Instructional materials from the March 2016 workshop, "Varieties of Democracy Data: Incorporating Measurement Uncertainty," are now available online for use by researchers wishing to learn the intricacies of dealing with measurement error when using Varieties of Democracy (V-Dem) data.
“Researchers think about data quality all the time,” says Faculty Fellow Michael Coppedge, one of four co-PIs of the V-Dem project. “These are essential materials if you want to learn to do this kind of analysis right.”
Most democracy measurement projects—in fact, most projects measuring anything in the social sciences—act as though measurement error did not exist, Coppedge points out.
That’s why V-Dem—an international effort to provide the global community with the world’s most comprehensive, accurate, and detailed democracy ratings—took such uncertainty into account from the very beginning. The project acknowledges that measurement error exists, takes steps to minimize it, and makes full information about measurement uncertainty available at the project’s CurateND archive.
“Exploiting this information to produce more rigorous analysis, however, requires special training,” says Coppedge.
With fellow V-Dem researchers, he held a series of workshops early in 2016 to teach members of the Notre Dame community to use V-Dem data and online tools.
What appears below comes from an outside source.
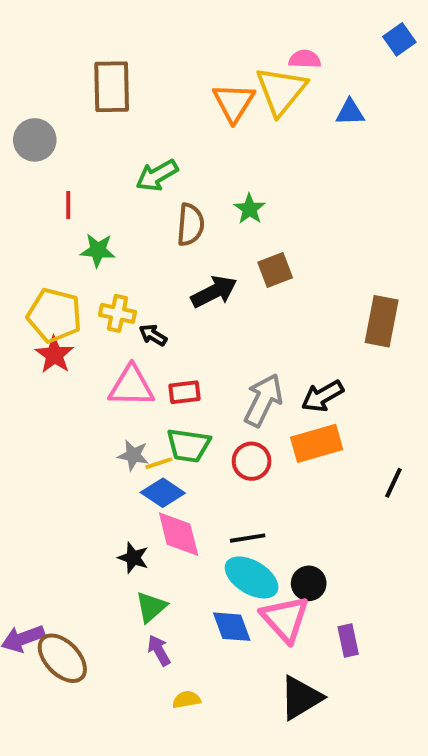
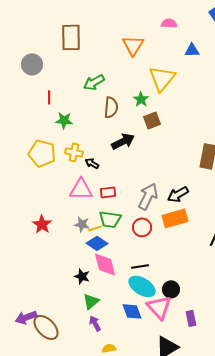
yellow triangle: (281, 91) -> (162, 78), moved
brown square: (275, 270) -> (152, 120), moved
red star: (54, 355) -> (42, 224), moved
The second workshop, in March, trained participants to download the uncertainty estimates from CurateND and use them when constructing indices or estimating relationships among indicators.
These are the materials now available online. They include a written tutorial, three PowerPoint lectures, and Stata do-files for four illustrative applications. They should give researchers unable to attend the workshop a good grounding in dealing with measurement uncertainty, says Coppedge.
Along with Coppedge, the training was led by Kellogg PhD Fellow Fernando Bizzarro Neto and V-Dem project manager for measurement methods Daniel Pemstein of North Dakota State University.
V-Dem is an international collaboration of researchers from around the world. The project has institutional homes at the Kellogg Institute for International Studies, University of Notre Dame, and the V-Dem Institute in the Department of Political Science, University of Gothenburg, Sweden.
The Kellogg Institute for International Studies, part of the University of Notre Dame’s new Keough School of Global Affairs, is an interdisciplinary community of scholars and students from across the University and around the world that promotes research, provides educational opportunities, and builds linkages related to two topics critical to our world—democracy and human development.